→ EXERCISE OBJECTIVE: Word for word, transcribe the data below from the line with "Offriamo sempre il meglio" to the line with "iva inclusi", keeping both of those lines.
--------------------------------------------------
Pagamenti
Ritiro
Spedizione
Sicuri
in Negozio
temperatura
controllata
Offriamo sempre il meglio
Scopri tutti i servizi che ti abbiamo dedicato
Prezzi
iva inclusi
--------------------------------------------------
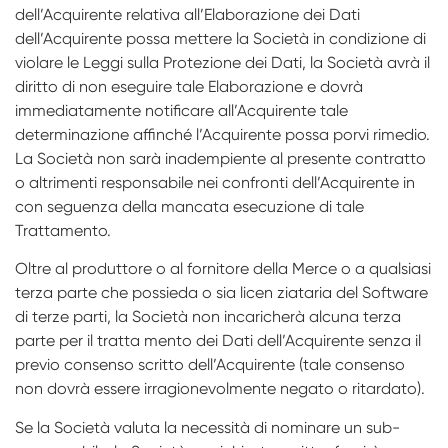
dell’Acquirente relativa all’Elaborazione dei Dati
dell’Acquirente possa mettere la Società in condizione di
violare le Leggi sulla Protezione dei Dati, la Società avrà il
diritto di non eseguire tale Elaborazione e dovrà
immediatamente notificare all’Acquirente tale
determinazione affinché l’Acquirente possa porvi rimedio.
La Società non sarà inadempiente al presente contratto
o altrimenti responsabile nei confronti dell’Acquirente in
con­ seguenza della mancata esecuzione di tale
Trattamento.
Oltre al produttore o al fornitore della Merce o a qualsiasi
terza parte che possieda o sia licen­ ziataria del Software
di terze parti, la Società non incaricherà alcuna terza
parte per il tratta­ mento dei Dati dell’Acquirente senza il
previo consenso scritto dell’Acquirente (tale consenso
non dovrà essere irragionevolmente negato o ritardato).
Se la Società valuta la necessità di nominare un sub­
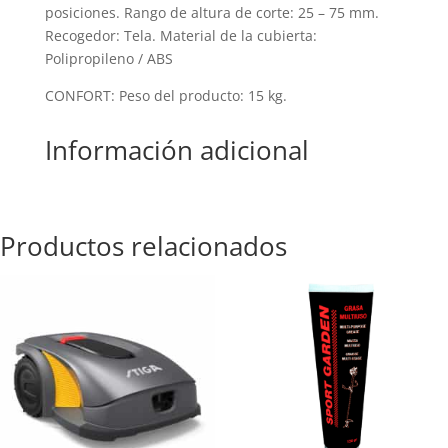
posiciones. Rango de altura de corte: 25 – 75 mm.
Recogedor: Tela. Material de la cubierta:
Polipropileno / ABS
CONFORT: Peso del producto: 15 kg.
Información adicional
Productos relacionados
--------------------------------------------------
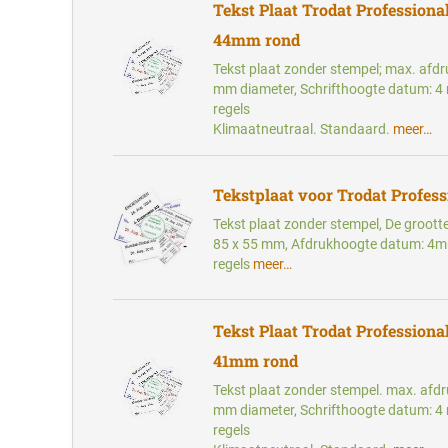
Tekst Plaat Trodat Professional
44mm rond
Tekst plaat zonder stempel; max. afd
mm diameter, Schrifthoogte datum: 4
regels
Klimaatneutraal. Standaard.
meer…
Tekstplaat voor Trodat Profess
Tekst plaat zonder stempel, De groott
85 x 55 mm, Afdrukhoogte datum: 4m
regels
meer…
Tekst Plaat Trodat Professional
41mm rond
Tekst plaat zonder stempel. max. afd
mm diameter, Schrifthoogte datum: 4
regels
--------------------------------------------------
→ PROBLEM SOLUTION:
Offriamo sempre il meglio
Scopri tutti i servizi che ti abbiamo dedicato
Prezzi
iva inclusi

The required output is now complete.